- **Activity**
Nothing but the lines from the one that contains "See the attached image. Give" through the end of the data should be reproduced, and each must match exactly.

* * * * * * * * *

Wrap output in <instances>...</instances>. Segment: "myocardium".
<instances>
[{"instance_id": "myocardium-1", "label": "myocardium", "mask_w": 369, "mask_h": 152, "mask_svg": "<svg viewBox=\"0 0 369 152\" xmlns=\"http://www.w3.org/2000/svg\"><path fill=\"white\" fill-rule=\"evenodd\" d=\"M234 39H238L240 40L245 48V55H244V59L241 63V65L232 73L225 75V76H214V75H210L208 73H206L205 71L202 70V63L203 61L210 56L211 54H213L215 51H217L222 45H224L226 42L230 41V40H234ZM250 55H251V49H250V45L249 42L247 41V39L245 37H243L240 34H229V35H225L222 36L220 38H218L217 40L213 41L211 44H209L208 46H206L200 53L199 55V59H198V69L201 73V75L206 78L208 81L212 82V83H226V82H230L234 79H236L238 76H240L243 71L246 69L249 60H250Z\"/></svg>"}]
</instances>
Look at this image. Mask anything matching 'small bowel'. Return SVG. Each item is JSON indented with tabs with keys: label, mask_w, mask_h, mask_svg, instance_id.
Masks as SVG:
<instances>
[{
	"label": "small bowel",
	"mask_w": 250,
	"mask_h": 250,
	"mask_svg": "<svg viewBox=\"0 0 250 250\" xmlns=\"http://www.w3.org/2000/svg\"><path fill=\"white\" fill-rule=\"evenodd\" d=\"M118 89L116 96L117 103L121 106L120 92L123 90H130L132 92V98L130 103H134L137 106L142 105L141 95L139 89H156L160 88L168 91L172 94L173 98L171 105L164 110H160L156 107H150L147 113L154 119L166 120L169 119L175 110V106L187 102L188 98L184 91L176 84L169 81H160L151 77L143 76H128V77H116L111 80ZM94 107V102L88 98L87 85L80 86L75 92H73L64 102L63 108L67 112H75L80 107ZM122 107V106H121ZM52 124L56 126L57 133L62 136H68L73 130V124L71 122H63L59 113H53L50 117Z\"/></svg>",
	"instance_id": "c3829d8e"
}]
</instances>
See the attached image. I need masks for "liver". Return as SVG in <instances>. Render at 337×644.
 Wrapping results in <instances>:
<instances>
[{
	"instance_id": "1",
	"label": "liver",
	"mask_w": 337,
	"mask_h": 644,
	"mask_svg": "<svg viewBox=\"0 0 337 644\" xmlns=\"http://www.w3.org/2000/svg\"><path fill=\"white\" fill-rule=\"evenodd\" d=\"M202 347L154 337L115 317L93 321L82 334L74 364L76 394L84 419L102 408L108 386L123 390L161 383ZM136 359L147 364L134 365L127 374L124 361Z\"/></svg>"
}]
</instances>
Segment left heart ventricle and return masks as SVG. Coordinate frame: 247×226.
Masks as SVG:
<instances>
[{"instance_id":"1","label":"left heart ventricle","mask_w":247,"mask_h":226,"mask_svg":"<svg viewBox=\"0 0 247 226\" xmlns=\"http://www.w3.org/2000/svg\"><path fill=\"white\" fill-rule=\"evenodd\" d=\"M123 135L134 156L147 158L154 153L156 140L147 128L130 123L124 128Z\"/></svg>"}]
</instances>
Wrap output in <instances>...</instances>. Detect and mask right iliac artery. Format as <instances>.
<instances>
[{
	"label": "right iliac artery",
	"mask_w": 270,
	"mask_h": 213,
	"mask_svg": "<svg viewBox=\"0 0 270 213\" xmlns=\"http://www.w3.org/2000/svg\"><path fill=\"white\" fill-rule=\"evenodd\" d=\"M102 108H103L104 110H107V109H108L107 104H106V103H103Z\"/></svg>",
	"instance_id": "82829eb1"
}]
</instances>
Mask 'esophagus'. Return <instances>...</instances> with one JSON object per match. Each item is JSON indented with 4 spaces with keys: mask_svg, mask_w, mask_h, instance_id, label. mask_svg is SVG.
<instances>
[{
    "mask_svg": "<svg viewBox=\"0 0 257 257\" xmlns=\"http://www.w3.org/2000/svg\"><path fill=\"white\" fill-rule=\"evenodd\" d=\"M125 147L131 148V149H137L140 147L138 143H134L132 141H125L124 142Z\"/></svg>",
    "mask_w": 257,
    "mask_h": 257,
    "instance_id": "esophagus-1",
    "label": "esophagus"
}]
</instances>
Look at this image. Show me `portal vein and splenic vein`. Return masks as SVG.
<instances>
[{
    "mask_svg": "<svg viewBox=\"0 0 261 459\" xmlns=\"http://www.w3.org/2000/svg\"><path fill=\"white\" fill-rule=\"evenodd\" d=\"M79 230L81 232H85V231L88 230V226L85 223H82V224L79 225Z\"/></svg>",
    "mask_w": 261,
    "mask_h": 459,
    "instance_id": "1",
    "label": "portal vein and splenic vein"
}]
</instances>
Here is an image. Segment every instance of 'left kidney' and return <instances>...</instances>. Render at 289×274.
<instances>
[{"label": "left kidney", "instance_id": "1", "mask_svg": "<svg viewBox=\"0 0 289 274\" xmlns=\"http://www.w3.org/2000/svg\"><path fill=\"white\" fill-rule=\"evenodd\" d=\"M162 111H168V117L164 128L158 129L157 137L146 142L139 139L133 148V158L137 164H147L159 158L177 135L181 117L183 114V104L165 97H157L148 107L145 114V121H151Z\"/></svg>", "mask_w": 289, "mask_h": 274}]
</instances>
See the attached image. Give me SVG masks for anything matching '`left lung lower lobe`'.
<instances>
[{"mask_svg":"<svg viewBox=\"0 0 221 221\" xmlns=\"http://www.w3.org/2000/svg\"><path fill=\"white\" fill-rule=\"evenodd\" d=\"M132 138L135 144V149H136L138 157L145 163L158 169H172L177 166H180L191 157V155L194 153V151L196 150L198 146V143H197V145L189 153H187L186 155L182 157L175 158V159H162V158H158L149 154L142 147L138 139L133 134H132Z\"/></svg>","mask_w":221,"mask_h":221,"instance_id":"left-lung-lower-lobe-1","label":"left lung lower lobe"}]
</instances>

* * * * * * * * *

- **Finished exercise**
See the attached image. Give me SVG masks for anything matching '`left lung lower lobe`'.
<instances>
[{"mask_svg":"<svg viewBox=\"0 0 221 221\" xmlns=\"http://www.w3.org/2000/svg\"><path fill=\"white\" fill-rule=\"evenodd\" d=\"M132 138L135 144V149H136L138 157L145 163L158 169H172L177 166H180L191 157V155L194 153V151L196 150L198 146V143H197V145L189 153H187L186 155L182 157L175 158V159H162V158H158L149 154L142 147L138 139L133 134H132Z\"/></svg>","mask_w":221,"mask_h":221,"instance_id":"left-lung-lower-lobe-1","label":"left lung lower lobe"}]
</instances>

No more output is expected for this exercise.